▸ Exercise details
Find the line with "Today's Photo" in the entries below. Repeat it, every following line, and the line with "nechat ujít.", exactly and with nothing added.

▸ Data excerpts
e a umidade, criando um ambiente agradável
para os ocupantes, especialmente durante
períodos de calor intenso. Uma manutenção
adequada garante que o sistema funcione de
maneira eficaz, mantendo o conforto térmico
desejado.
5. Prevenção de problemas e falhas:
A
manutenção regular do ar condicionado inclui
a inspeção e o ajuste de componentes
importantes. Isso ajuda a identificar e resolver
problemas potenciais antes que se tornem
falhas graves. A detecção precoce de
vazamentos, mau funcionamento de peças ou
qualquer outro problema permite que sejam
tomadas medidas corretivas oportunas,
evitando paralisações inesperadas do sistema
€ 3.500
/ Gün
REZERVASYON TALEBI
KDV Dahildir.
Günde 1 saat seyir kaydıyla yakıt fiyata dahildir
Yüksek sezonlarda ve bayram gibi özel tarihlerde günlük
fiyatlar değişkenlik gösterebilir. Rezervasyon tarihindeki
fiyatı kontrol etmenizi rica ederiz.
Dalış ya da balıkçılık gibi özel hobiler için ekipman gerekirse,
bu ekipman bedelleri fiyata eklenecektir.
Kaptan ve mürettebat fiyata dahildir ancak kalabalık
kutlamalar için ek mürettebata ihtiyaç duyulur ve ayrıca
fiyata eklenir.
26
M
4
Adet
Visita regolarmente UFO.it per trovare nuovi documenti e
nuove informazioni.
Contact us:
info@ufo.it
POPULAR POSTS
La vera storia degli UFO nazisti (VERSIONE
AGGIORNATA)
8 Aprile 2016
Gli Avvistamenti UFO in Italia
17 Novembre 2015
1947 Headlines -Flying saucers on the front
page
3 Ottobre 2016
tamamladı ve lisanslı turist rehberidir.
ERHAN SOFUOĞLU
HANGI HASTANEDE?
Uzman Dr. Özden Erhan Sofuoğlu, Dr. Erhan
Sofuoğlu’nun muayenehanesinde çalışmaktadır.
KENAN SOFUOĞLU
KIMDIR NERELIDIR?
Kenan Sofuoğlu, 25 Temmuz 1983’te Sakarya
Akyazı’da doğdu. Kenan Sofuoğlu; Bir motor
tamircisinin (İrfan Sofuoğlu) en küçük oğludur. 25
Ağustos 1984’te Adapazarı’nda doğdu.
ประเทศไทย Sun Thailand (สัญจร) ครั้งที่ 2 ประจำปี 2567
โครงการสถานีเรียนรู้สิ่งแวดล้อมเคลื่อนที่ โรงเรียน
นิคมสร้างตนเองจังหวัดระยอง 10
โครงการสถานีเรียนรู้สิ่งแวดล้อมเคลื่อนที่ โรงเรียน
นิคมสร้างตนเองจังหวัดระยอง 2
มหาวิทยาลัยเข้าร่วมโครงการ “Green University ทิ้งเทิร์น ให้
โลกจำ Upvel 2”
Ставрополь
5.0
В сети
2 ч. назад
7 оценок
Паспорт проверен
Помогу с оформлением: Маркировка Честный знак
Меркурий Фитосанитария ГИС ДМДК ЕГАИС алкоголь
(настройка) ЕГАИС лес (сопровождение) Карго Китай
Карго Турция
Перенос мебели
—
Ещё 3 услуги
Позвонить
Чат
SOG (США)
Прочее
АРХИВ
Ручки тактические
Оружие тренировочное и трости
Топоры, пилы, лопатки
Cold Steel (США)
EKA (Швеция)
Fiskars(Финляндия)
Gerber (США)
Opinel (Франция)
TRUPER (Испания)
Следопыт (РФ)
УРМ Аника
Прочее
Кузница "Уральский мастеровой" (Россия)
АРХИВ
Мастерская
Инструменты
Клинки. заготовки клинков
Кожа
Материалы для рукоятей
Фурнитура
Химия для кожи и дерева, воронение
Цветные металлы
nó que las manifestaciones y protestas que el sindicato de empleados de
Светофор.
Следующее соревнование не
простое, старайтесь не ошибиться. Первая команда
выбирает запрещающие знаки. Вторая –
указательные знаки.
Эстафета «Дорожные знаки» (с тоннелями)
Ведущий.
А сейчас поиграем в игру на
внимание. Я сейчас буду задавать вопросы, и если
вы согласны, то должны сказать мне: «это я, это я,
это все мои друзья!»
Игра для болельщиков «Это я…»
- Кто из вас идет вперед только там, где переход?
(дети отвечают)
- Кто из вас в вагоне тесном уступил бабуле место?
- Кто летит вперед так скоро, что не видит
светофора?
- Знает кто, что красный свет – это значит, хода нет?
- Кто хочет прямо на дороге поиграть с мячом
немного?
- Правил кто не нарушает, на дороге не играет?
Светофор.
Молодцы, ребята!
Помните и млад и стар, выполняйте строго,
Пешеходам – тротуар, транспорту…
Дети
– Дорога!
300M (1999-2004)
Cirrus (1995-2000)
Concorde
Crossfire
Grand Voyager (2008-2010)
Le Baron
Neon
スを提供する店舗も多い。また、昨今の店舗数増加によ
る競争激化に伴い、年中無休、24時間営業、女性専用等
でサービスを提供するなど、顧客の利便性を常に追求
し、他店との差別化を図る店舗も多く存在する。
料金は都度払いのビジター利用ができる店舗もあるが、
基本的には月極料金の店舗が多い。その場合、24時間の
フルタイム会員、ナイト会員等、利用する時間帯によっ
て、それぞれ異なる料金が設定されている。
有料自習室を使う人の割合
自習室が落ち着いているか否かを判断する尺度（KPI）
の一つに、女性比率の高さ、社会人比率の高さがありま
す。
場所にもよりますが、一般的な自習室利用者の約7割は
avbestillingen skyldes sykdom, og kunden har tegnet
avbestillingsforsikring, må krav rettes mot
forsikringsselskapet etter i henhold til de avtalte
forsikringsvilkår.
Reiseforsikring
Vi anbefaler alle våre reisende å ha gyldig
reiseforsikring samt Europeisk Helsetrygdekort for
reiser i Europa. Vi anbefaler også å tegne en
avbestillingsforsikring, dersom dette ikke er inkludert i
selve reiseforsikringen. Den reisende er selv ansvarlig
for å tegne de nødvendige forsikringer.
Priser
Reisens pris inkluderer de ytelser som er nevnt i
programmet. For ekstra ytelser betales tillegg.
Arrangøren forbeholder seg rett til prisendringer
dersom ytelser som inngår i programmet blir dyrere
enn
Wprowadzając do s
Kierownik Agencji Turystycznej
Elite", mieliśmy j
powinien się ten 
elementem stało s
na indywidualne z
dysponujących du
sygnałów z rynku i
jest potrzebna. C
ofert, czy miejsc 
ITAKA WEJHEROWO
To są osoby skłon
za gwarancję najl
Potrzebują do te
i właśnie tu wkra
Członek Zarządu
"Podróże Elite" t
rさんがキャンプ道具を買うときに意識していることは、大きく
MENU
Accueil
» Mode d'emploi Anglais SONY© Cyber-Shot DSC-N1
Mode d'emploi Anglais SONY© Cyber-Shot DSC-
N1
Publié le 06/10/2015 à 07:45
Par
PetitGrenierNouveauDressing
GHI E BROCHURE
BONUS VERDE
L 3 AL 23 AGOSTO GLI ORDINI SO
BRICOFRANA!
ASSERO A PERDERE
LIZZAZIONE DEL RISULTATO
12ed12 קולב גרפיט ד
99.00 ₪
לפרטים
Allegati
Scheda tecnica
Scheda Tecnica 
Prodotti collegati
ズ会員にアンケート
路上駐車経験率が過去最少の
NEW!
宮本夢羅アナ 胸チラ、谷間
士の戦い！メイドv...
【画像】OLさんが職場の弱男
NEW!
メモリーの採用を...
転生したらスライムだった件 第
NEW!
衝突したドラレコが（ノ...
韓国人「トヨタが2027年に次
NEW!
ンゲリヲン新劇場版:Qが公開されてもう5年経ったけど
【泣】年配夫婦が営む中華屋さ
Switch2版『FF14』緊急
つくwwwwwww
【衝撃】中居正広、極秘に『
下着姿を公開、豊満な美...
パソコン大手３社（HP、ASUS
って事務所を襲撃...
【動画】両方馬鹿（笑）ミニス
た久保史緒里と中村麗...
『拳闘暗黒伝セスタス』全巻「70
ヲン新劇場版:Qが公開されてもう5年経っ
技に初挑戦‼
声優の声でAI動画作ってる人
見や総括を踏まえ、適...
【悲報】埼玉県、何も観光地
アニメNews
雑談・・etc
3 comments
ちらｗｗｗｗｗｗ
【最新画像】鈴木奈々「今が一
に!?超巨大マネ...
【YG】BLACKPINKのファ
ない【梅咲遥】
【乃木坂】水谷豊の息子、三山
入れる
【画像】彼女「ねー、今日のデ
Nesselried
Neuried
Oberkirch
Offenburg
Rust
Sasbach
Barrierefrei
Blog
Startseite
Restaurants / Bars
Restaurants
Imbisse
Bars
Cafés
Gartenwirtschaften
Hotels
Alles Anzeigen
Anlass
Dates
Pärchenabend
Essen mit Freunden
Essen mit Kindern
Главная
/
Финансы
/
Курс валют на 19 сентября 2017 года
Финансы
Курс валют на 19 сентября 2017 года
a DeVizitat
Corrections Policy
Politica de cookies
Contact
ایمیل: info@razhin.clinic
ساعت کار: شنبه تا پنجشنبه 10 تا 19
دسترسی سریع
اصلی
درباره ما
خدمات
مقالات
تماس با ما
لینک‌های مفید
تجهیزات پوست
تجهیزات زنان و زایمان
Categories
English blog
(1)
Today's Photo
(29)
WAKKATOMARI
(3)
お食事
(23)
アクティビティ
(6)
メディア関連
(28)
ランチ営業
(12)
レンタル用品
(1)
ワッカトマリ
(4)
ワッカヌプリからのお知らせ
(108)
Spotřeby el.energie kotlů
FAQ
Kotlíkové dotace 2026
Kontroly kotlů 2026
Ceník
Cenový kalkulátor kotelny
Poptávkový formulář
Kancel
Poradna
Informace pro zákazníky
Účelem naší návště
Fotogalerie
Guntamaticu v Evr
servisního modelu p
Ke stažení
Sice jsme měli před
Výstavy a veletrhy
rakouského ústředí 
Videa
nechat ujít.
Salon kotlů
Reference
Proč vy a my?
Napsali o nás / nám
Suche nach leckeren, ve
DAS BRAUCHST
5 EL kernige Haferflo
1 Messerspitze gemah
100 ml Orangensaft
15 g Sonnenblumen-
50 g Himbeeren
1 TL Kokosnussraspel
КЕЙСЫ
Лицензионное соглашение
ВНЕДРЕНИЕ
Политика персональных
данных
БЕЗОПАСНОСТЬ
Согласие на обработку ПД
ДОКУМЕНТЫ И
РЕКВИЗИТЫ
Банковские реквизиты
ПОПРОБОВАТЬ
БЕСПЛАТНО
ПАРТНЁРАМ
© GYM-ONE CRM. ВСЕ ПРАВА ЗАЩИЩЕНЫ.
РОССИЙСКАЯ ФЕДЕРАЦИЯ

▸ Answer area
Today's Photo
(29)
WAKKATOMARI
(3)
お食事
(23)
アクティビティ
(6)
メディア関連
(28)
ランチ営業
(12)
レンタル用品
(1)
ワッカトマリ
(4)
ワッカヌプリからのお知らせ
(108)
Spotřeby el.energie kotlů
FAQ
Kotlíkové dotace 2026
Kontroly kotlů 2026
Ceník
Cenový kalkulátor kotelny
Poptávkový formulář
Kancel
Poradna
Informace pro zákazníky
Účelem naší návště
Fotogalerie
Guntamaticu v Evr
servisního modelu p
Ke stažení
Sice jsme měli před
Výstavy a veletrhy
rakouského ústředí 
Videa
nechat ujít.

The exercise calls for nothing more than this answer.